Descriptions, Reviews, Etc.
Publisher Description:
In Reviewing the Covenant, six Jewish philosophers--and one Christian colleague--respond to the work of the renowned Jewish theologian Eugene B. Borowitz, one of the leading figures in the movement of "postmodern" Jewish philosophy and theology. The title recalls Borowitz's earlier book, Renewing the Covenant: A Theology for the Postmodern Jew, in which he lent this movement a theological agenda, and the essays in this book respond to Borowitz's call: to revitalize contemporary Judaism by renewing the covenant that binds modern Jews to re-live and re-interpret the traditions of Judaism's past.

Together with the introductory and responsive essays by Peter Ochs and Borowitz himself, the essays offer a community of dialogue, an attempt to reason-out how Jewish faith is possible after the Holocaust and how reason itself is possible after the failings of the great "-isms" of the modern world.

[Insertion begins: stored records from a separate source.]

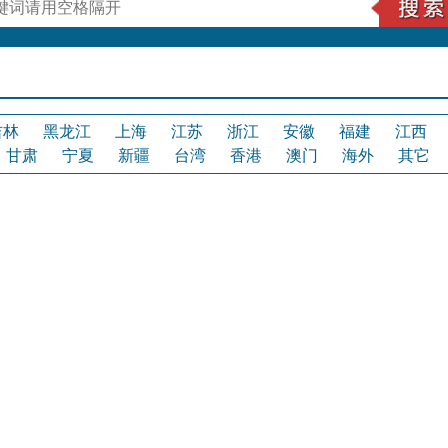
吉林
黑龙江
上海
江苏
浙江
安徽
福建
江西
甘肃
宁夏
新疆
台湾
香港
澳门
海外
其它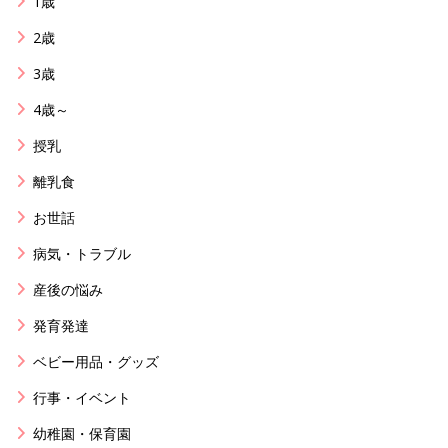
1歳
2歳
3歳
4歳～
授乳
離乳食
お世話
病気・トラブル
産後の悩み
発育発達
ベビー用品・グッズ
行事・イベント
幼稚園・保育園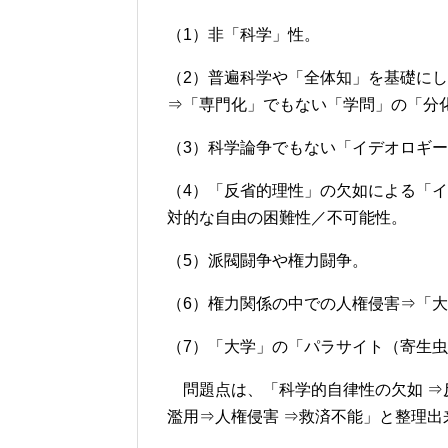
（1）非「科学」性。
（2）普遍科学や「全体知」を基礎に
⇒「専門化」でもない「学問」の「分
（3）科学論争でもない「イデオロギ
（4）「反省的理性」の欠如による「
対的な自由の困難性／不可能性。
（5）派閥闘争や権力闘争。
（6）権力関係の中での人権侵害⇒「
（7）「大学」の「パラサイト（寄生
問題点は、「科学的自律性の欠如 ⇒
濫用⇒人権侵害 ⇒救済不能」と整理出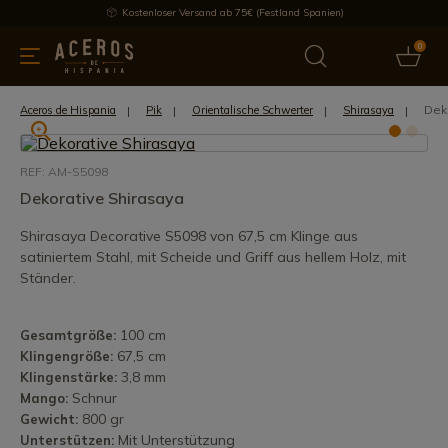
Kostenloser Versand ab 75€ (Festland Spanien)
0
üchenutensilien
Bietet
Aktuelles
Bestseller
Schutzmar
Dek
Aceros de Hispania
Pik
Orientalische Schwerter
Shirasaya
REF: AM-S5098
Dekorative Shirasaya
Shirasaya Decorative S5098 von 67,5 cm Klinge aus
satiniertem Stahl, mit Scheide und Griff aus hellem Holz, mit
Ständer.
100 cm
Gesamtgröße:
67,5 cm
Klingengröße:
3,8 mm
Klingenstärke:
Schnur
Mango:
800 gr
Gewicht:
Mit Unterstützung
Unterstützen: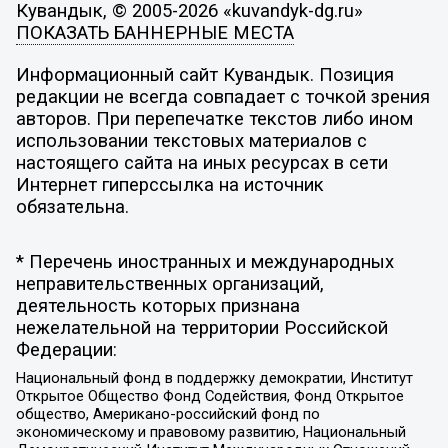
Кувандык, © 2005-2026 «kuvandyk-dg.ru»
ПОКАЗАТЬ БАННЕРНЫЕ МЕСТА
Информационный сайт Кувандык. Позиция
редакции не всегда совпадает с точкой зрения
авторов. При перепечатке текстов либо ином
использовании текстовых материалов с
настоящего сайта на иных ресурсах в сети
Интернет гиперссылка на источник
обязательна.
* Перечень иностранных и международных
неправительственных организаций,
деятельность которых признана
нежелательной на территории Российской
Федерации:
Национальный фонд в поддержку демократии, Институт
Открытое Общество Фонд Содействия, Фонд Открытое
общество, Американо-российский фонд по
экономическому и правовому развитию, Национальный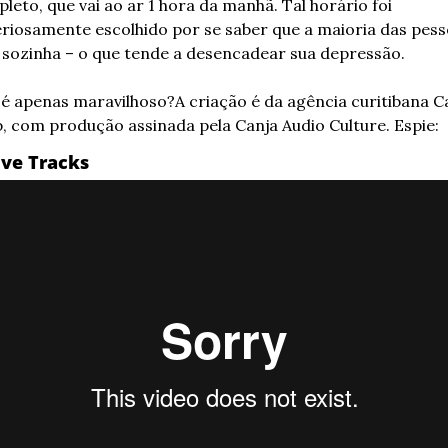
leto, que vai ao ar 1 hora da manhã. Tal horário foi 
eriosamente escolhido por se saber que a maioria das pess
 sozinha – o que tende a desencadear sua depressão.
é apenas maravilhoso?
A criação é da agência curitibana C
, com produção assinada pela Canja Audio Culture. Espie:
ive Tracks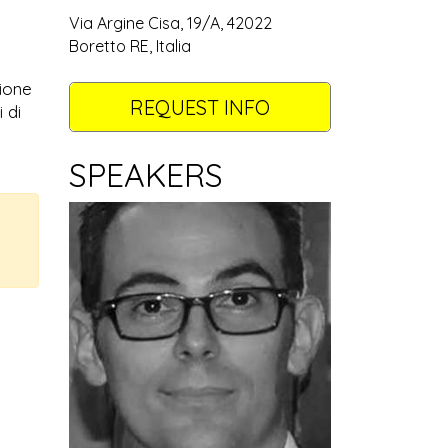
Via Argine Cisa, 19/A, 42022
Boretto RE, Italia
zione
REQUEST INFO
 di
SPEAKERS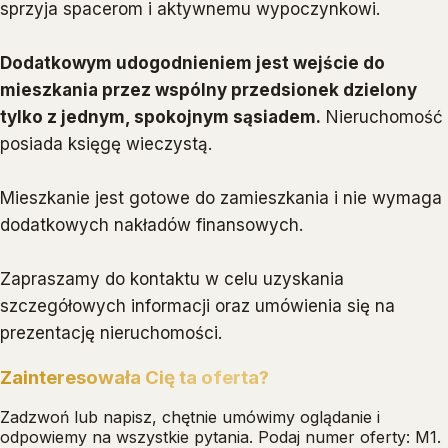
sprzyja spacerom i aktywnemu wypoczynkowi.
Dodatkowym udogodnieniem jest wejście do
mieszkania przez wspólny przedsionek dzielony
tylko z jednym, spokojnym sąsiadem.
Nieruchomość
posiada księgę wieczystą.
Mieszkanie jest gotowe do zamieszkania i nie wymaga
dodatkowych nakładów finansowych.
Zapraszamy do kontaktu w celu uzyskania
szczegółowych informacji oraz umówienia się na
prezentację nieruchomości.
Zainteresowała Cię ta oferta?
Zadzwoń lub napisz, chętnie umówimy oglądanie i
odpowiemy na wszystkie pytania.
Podaj numer oferty: M1.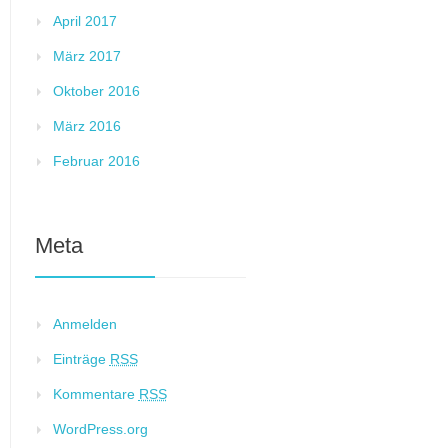
April 2017
März 2017
Oktober 2016
März 2016
Februar 2016
Meta
Anmelden
Einträge
RSS
Kommentare
RSS
WordPress.org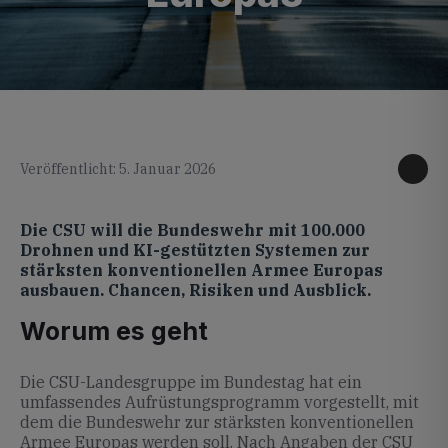
KI generiertes Foto
Veröffentlicht: 5. Januar 2026
Die CSU will die Bundeswehr mit 100.000
Drohnen und KI-gestützten Systemen zur
stärksten konventionellen Armee Europas
ausbauen. Chancen, Risiken und Ausblick.
Worum es geht
Die CSU-Landesgruppe im Bundestag hat ein
umfassendes Aufrüstungsprogramm vorgestellt, mit
dem die Bundeswehr zur stärksten konventionellen
Armee Europas werden soll. Nach Angaben der CSU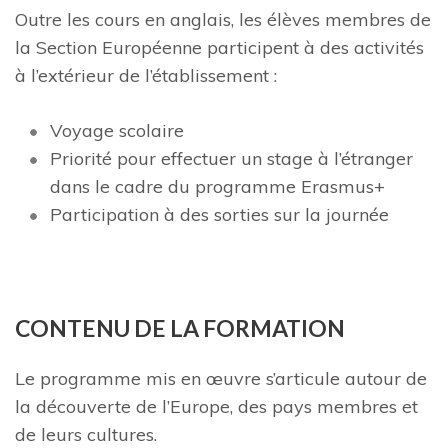
Outre les cours en anglais, les élèves membres de
la Section Européenne participent à des activités
à l’extérieur de l’établissement :
Voyage scolaire
Priorité pour effectuer un stage à l’étranger
dans le cadre du programme Erasmus+
Participation à des sorties sur la journée
CONTENU DE LA FORMATION
Le programme mis en œuvre s’articule autour de
la découverte de l’Europe, des pays membres et
de leurs cultures.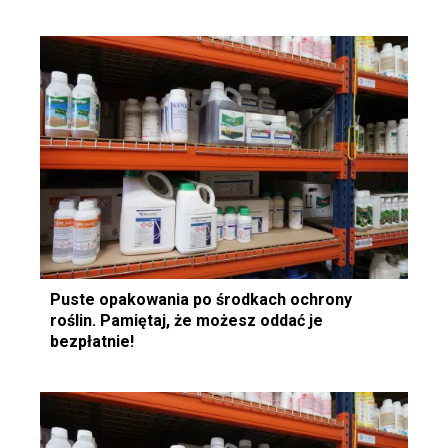
Puste opakowania po środkach ochrony
roślin. Pamiętaj, że możesz oddać je
bezpłatnie!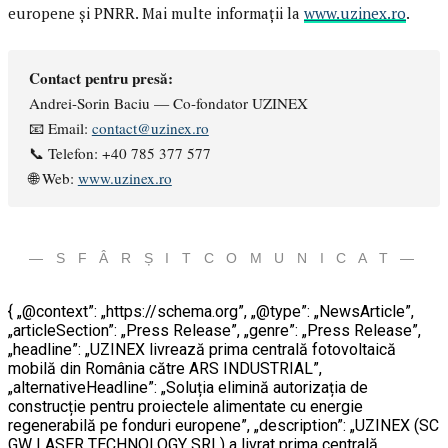
europene și PNRR. Mai multe informații la
www.uzinex.ro
.
Contact pentru presă:
Andrei-Sorin Baciu — Co-fondator UZINEX
📧 Email:
contact@uzinex.ro
📞 Telefon: +40 785 377 577
🌐 Web:
www.uzinex.ro
— S F Â R Ș I T C O M U N I C A T —
{ „@context”: „https://schema.org”, „@type”: „NewsArticle”,
„articleSection”: „Press Release”, „genre”: „Press Release”,
„headline”: „UZINEX livrează prima centrală fotovoltaică
mobilă din România către ARS INDUSTRIAL”,
„alternativeHeadline”: „Soluția elimină autorizația de
construcție pentru proiectele alimentate cu energie
regenerabilă pe fonduri europene”, „description”: „UZINEX (SC
GW LASER TECHNOLOGY SRL) a livrat prima centrală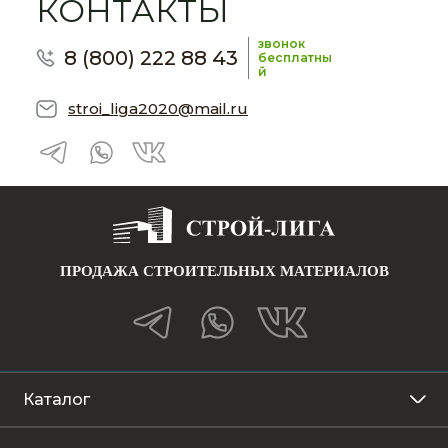
КОНТАКТЫ
звонок
8 (800) 222 88 43
бесплатны
й
stroi_liga2020@mail.ru
ПРОДАЖА СТРОИТЕЛЬНЫХ МАТЕРИАЛОВ
Каталог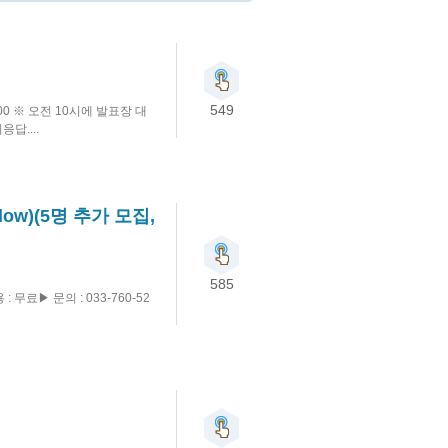
549
:00 ※ 오전 10시에 발표장 대
응답....
ow)(5명 추가 모집,
585
▶ 문의 : 033-760-52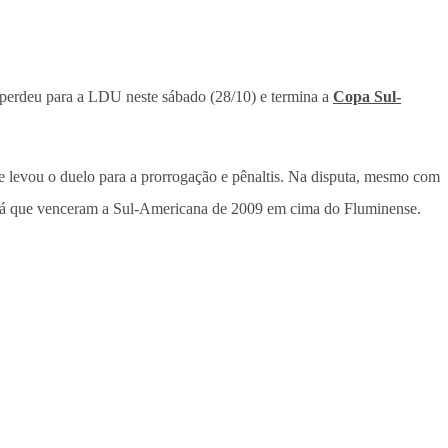
perdeu para a LDU neste sábado (28/10) e termina a
Copa Sul-
ue levou o duelo para a prorrogação e pênaltis. Na disputa, mesmo com
a, já que venceram a Sul-Americana de 2009 em cima do Fluminense.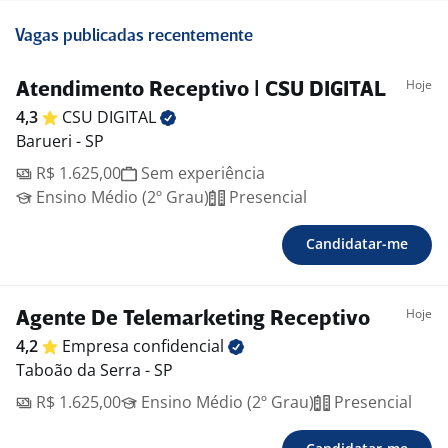
Vagas publicadas recentemente
Hoje
Atendimento Receptivo | CSU DIGITAL
4,3
CSU
DIGITAL
Barueri - SP
R$ 1.625,00
Sem experiência
Ensino Médio (2º Grau)
Presencial
Candidatar-me
Hoje
Agente De Telemarketing Receptivo
4,2
Empresa
confidencial
Taboão da Serra - SP
R$ 1.625,00
Ensino Médio (2º Grau)
Presencial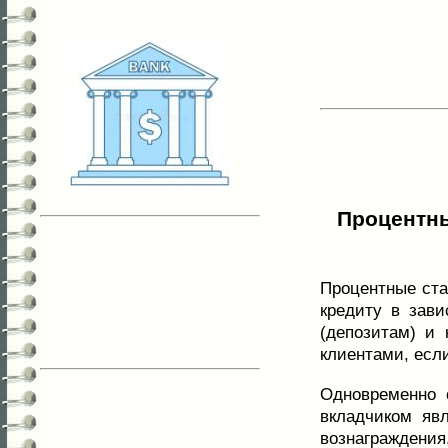
Процентны
Процентные ста
кредиту в зави
(депозитам) и
клиентами, есл
Одновременно с
вкладчиком яв
вознаграждени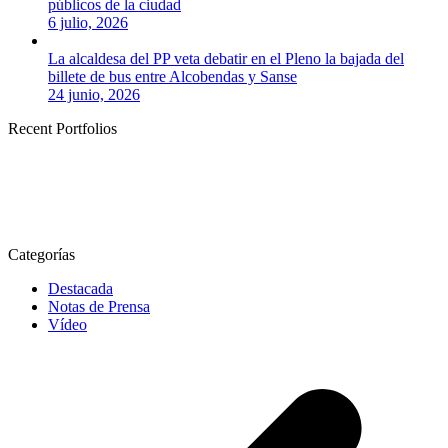
públicos de la ciudad
6 julio, 2026
La alcaldesa del PP veta debatir en el Pleno la bajada del
billete de bus entre Alcobendas y Sanse
24 junio, 2026
Recent Portfolios
Categorías
Destacada
Notas de Prensa
Vídeo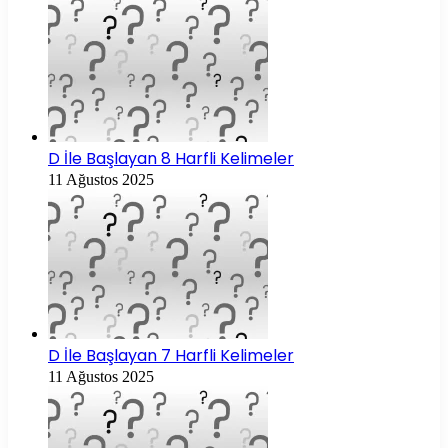
D İle Başlayan 8 Harfli Kelimeler
11 Ağustos 2025
D İle Başlayan 7 Harfli Kelimeler
11 Ağustos 2025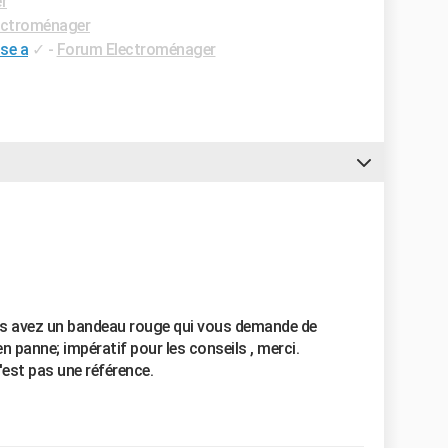
r
ectroménager
se a
✓
-
Forum Electroménager
us avez un bandeau rouge qui vous demande de
en panne; impératif pour les conseils , merci.
st pas une référence.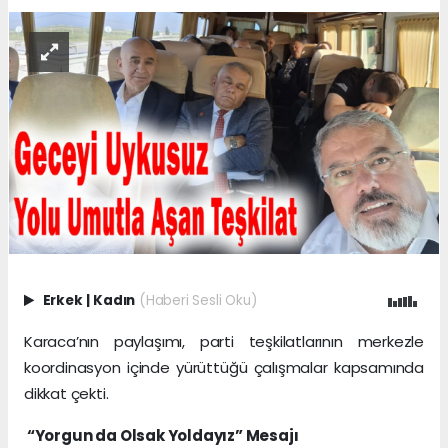
Erkek
|
Kadın
(Haberi Sesli Oku)
Karaca’nın paylaşımı, parti teşkilatlarının merkezle
koordinasyon içinde yürüttüğü çalışmalar kapsamında
dikkat çekti.
“Yorgun da Olsak Yoldayız” Mesajı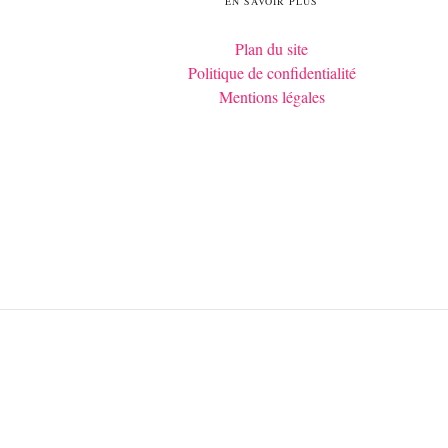
EN SAVOIR PLUS
Plan du site
Politique de confidentialité
Mentions légales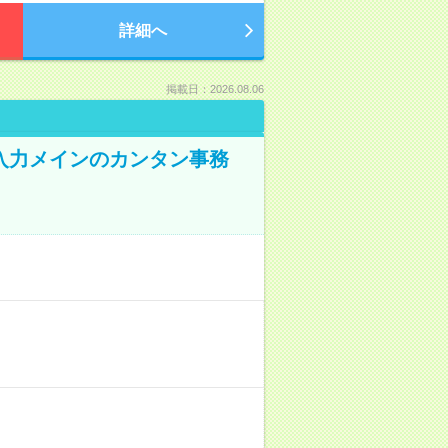
詳細へ
掲載日：2026.08.06
入力メインのカンタン事務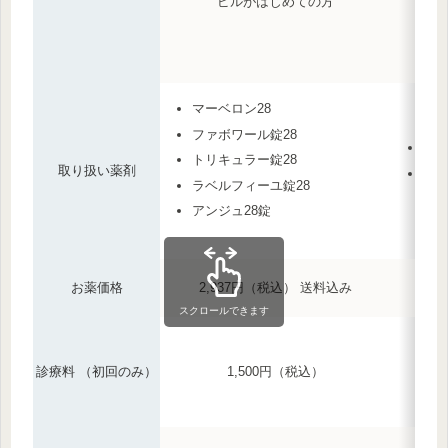
ピルがはじめての方
マーベロン28
ファボワール錠28
ファ
トリキュラー錠28
取り扱い薬剤
ラベ
ラベルフィーユ錠28
アンジュ28錠
お薬価格
2,937円（税込） 送料込み
スクロールできます
診療料 （初回のみ）
1,500円（税込）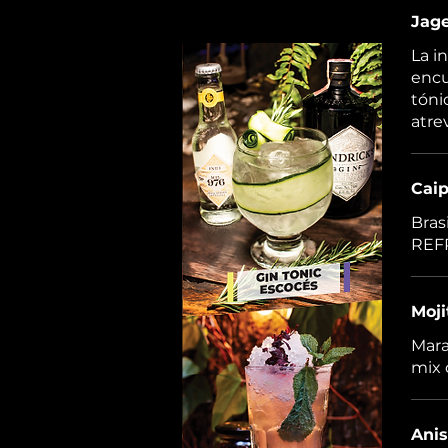
Jage
La i
encu
tóni
atre
Caip
Bras
REF
Moji
Mara
mix
Ani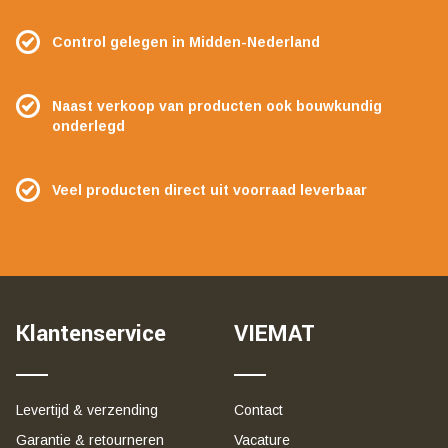
Control gelegen in Midden-Nederland
Naast verkoop van producten ook bouwkundig
onderlegd
Veel producten direct uit voorraad leverbaar
Klantenservice
VIEMAT
Levertijd & verzending
Contact
Garantie & retourneren
Vacature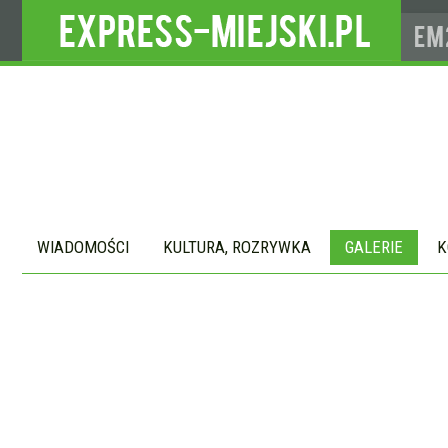
WIADOMOŚCI
KULTURA, ROZRYWKA
GALERIE
K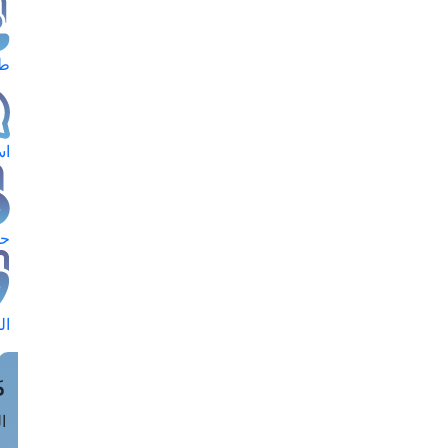
طل
اس
حج
ال
م
الق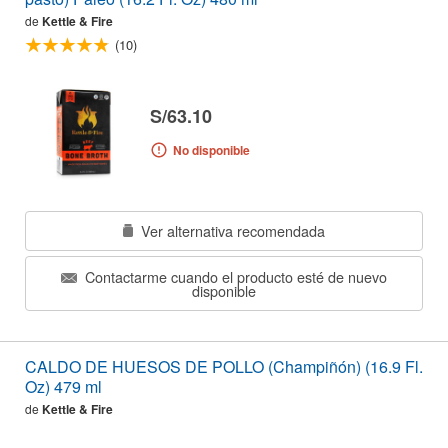
de
Kettle & Fire
(10)
S/63.10
No disponible
Ver alternativa recomendada
Contactarme cuando el producto esté de nuevo
disponible
CALDO DE HUESOS DE POLLO (Champiñón) (16.9 Fl.
Oz) 479 ml
de
Kettle & Fire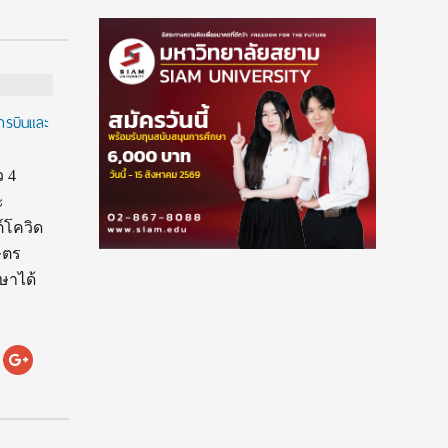
ารบินและ
ว 4
ะ
์โควิด
ษตร
ษาได้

This dialogue is conducted under the banner of "postmodern Judaism," a daunting term that by the end of the book receives a surprisingly direct meaning, namely, the condition of disillusionment and loss out of which Jews can and must find a third way out of the modern impasse between arrogant rationalism and arrogant religion. Representing a major intellectual response to the leading theologian of liberal Judaism, the book provides a significant indication of future directions in Jewish religious thought.

Contributors include Eugene B. Borowitz, Yudit Kornberg Greenberg, Susan Handelman, David Novak, Peter Ochs, Thomas W. Ogletree, Norbert M. Samuelson, and Edith Wyschogrod.